All lines from the one containing "bo‘yicha 6 kishiga sud" through the end of the data below are to be transcribed exactly. Leave out the rest.

=== Working data ===

------------------------------

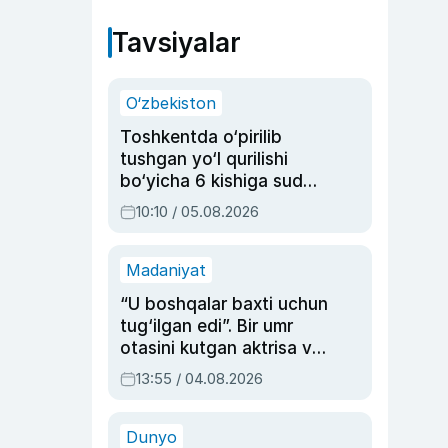
Tavsiyalar
O‘zbekiston
Toshkentda o‘pirilib
tushgan yo‘l qurilishi
bo‘yicha 6 kishiga sud
hukmi o‘qildi
10:10 / 05.08.2026
Madaniyat
“U boshqalar baxti uchun
tug‘ilgan edi”. Bir umr
otasini kutgan aktrisa va
dublyaj ustasi Rimma
13:55 / 04.08.2026
Ahmedovaning
sinovlarga to‘la hayoti
Dunyo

------------------------------

=== Answer for this exercise ===
bo‘yicha 6 kishiga sud
hukmi o‘qildi
10:10 / 05.08.2026
Madaniyat
“U boshqalar baxti uchun
tug‘ilgan edi”. Bir umr
otasini kutgan aktrisa va
dublyaj ustasi Rimma
13:55 / 04.08.2026
Ahmedovaning
sinovlarga to‘la hayoti
Dunyo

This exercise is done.